Je ne vois aucune force politique pour canaliser le désir d’échapper à l’immonde, le structurer, lui donner une expression compréhensible, ni à gauche ni à droite, bien que ce désir existe, peu audible. On entend très bien cependant  l’indigence du discours politique. La réaction des partis d’opposition aux menaces criminelles lancées par les casseurs des convoyeurs de la liberté est tout bonnement ignoble.  Ces casseurs sont les héritiers du syndicalisme d’affaires le plus brutal, ils en sont les fiers à bras. Demandez aux travailleurs de la construction qui ont le malheur de ne pas appartenir à la bonne « gang » syndicale. Je ne doute pas que ces brutes soient des victimes d’un simulacre de la démocratie, mais qui ne l’est pas? Faut-il chouchouter les criminels? Le premier ministre du Québec, François Legault, a raison d’accuser ces gens de l’opposition qui siègent à l’Assemblée nationale d’être des irresponsables. Il faudrait surtout faire appel à la justice, porter plainte pour propos haineux, incitation à la violence. Et je précise que je ne suis pas caquiste.

On peut rêver d’une alliance, improbable pour l’instant, entre, par exemple, les infirmières, les travailleurs de la santé en général et l’ensemble des victimes du régime productiviste qui est le nôtre. Rien pour l’instant chez les convoyeurs de la liberté pour organiser une authentique démocratie ou qui s’en approcherait. Au contraire, je me répète, ils sont des casseurs de la démocratie, des soumis.

Il est urgent d’approfondir le sens du mot liberté, le dégager du libéralisme, de son appel à l’irresponsabilité : « Moi je suis moi, toi tais-toi! » « Mon corps, mon truck, mes droits, fuck fou! »

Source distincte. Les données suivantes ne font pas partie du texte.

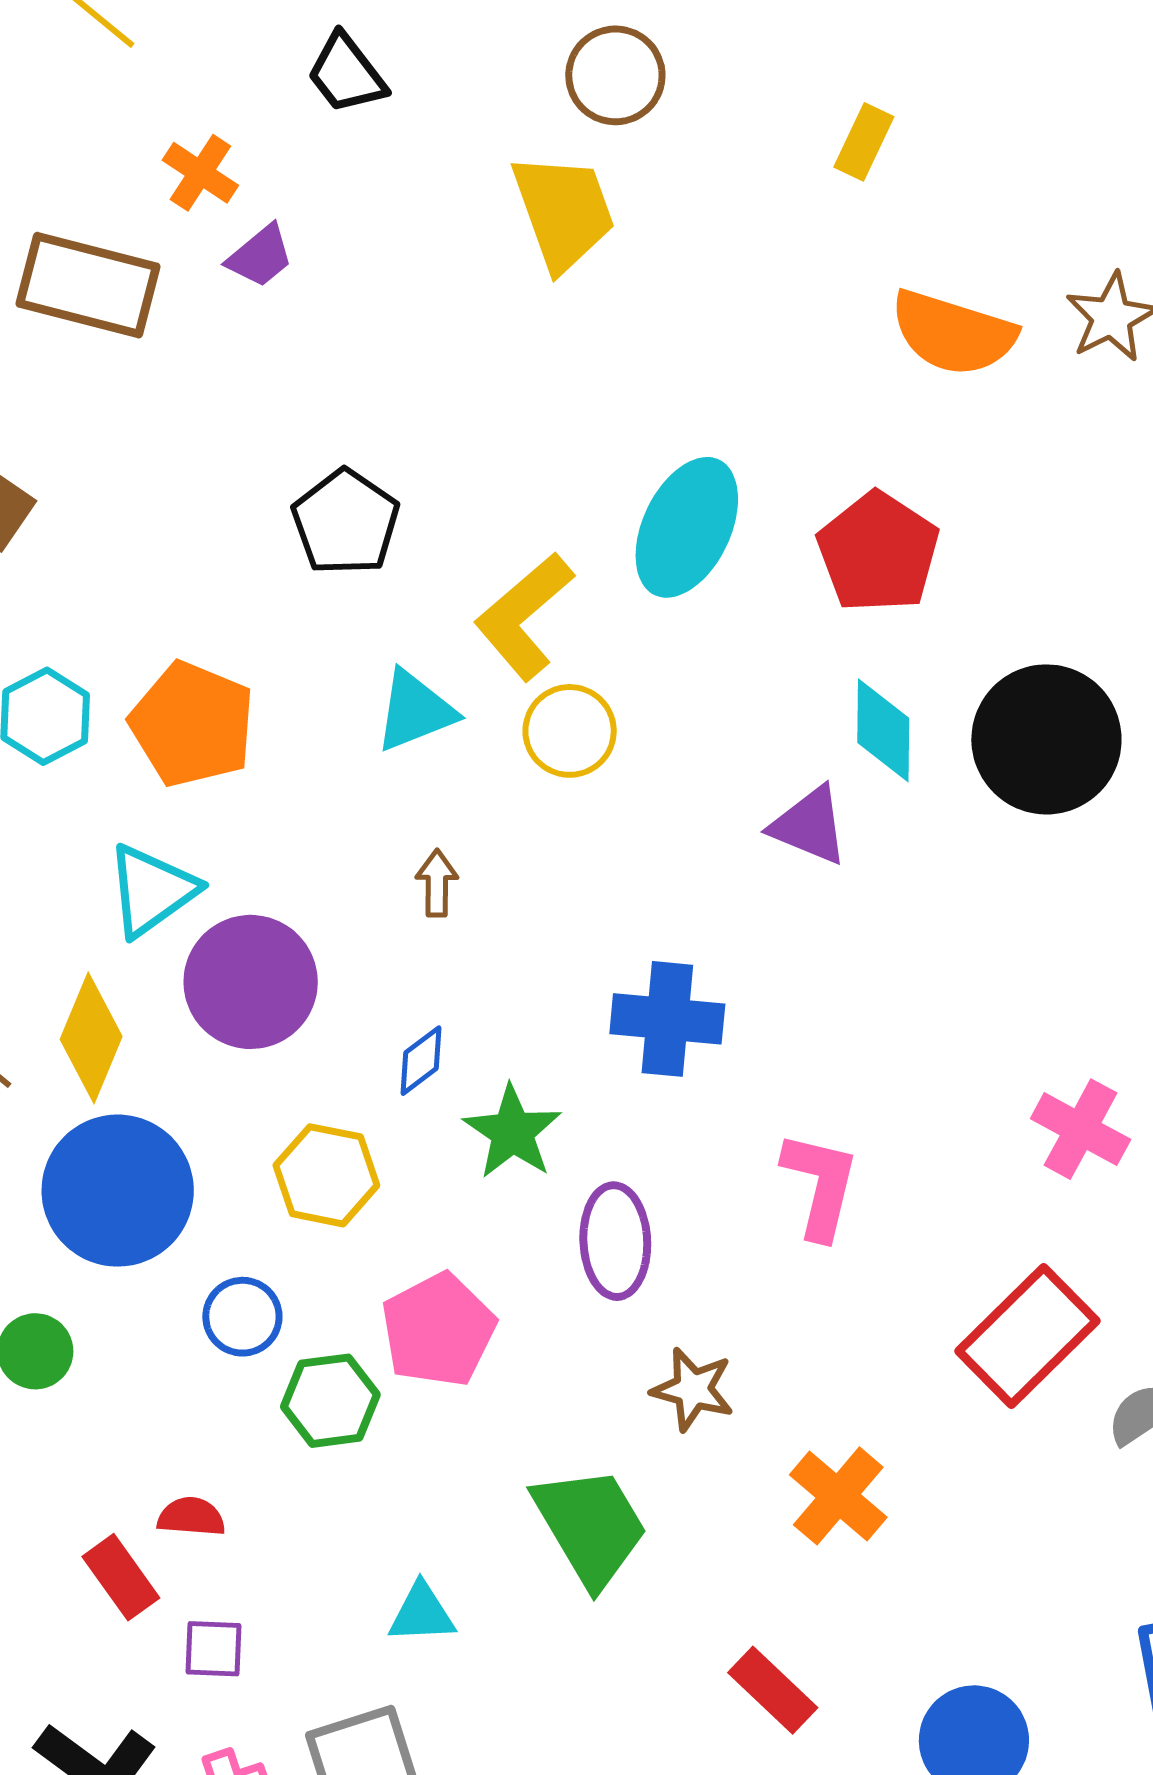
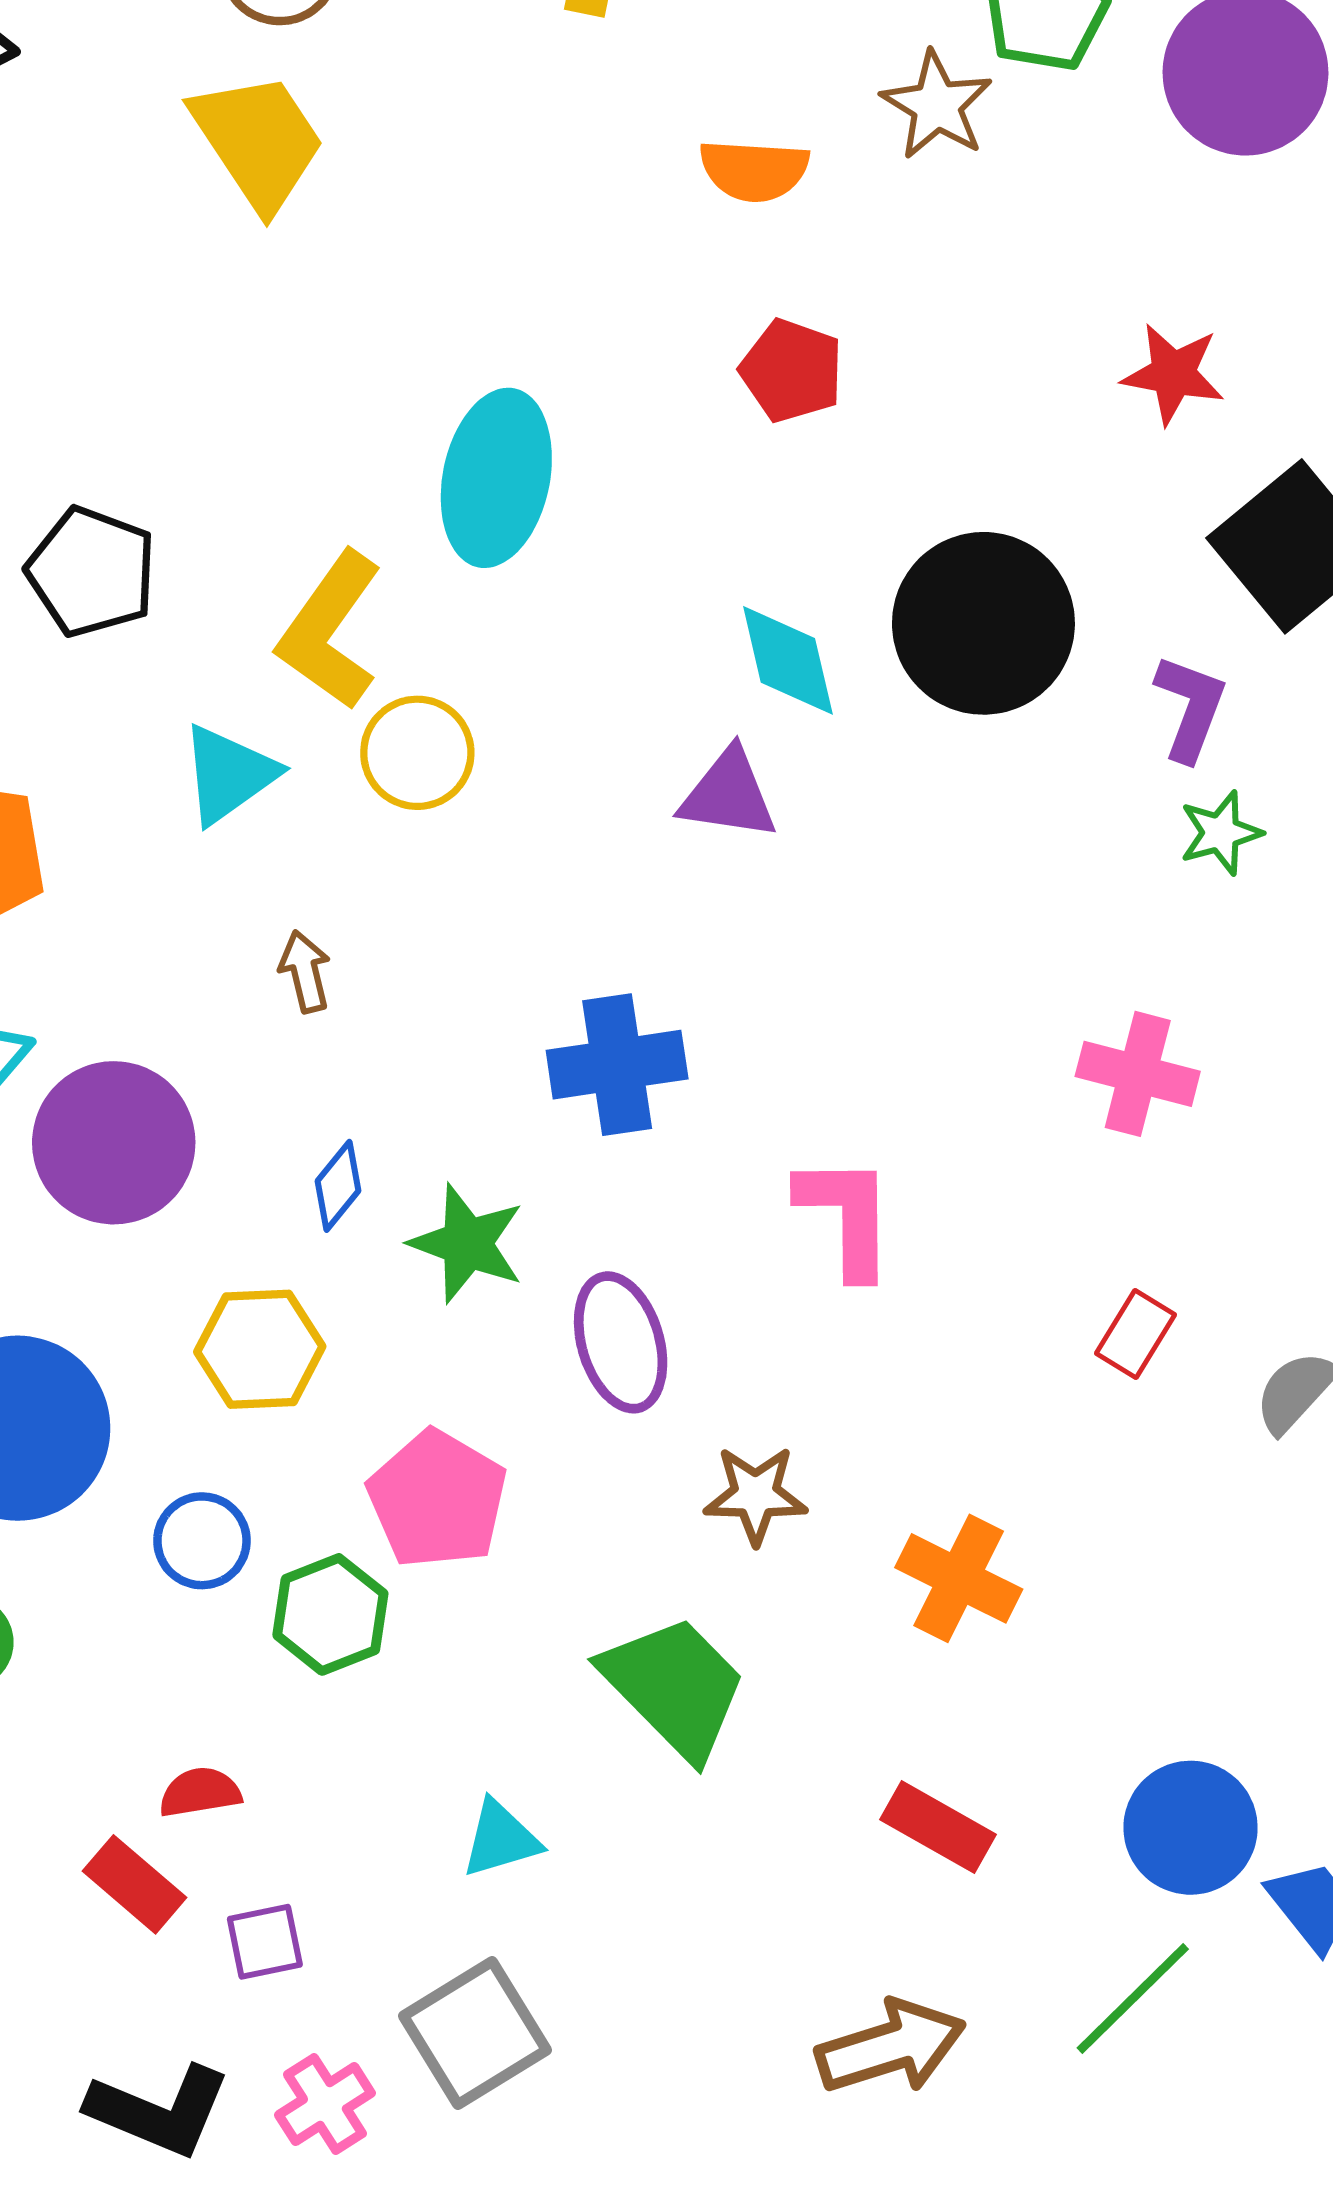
orange semicircle: (953, 333) -> (754, 170), size x0.7
red pentagon: (878, 552) -> (792, 371), moved, size x0.7
red rectangle: (1027, 1336) -> (1136, 1334), size x0.5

                                                                                                                                 

                                                               

 

 


 

 

II

 

 Le film Titane et la naissance du messie automobile

Le progrès, à défaut de bien faire les choses, les rend  inexorables, irrémédiables, avec l’assentiment religieux des individus et des peuples. Des œuvres de fiction nous permettent de nous en rendre compte. Dans l’imaginaire de Mille Milles par exemple, l’homme n’était pas l’enfant de l’automobile, mais le devenait par imitation, par amour morbide. Avec le film Titane, nous avons progressé dans l'immonde. Pas sûr que la réalisation  de Julia Ducourneau ait mérité la Palme d’Or 2021, mais elle mérite assurément le premier prix dans la catégorie, si elle existait, du « Meilleur film de Noël », puisqu’elle prophétise, dans un mélange de violence, de sang et de sentimentalisme, la naissance du messie motorisé. Il faut préciser que le marketing annonce un film d’horreur, alors qu’il m’a semblé plutôt sentimental en dépit de quelques séquences pénibles. Quoi qu’il en soit, on peut soutenir que l’univers de Mad Max progresse dans la désertification du monde, sa grande transformation en réseau routier et d’échanges marchands, vécu sur le mode de plus en plus brutal. Mme Ducourneau a la délicatesse d’y greffer des résidus de sentiments humains, de douceur. C'est ce que la philosophe Anne Dufourmantelle appelait plutôt la contrefaçon de la douceur : "Le contraire de la douceur n'est pas la brutalité ou la violence, c'est la contrefaçon de la douceur: ce qui la pervertit en la mimant."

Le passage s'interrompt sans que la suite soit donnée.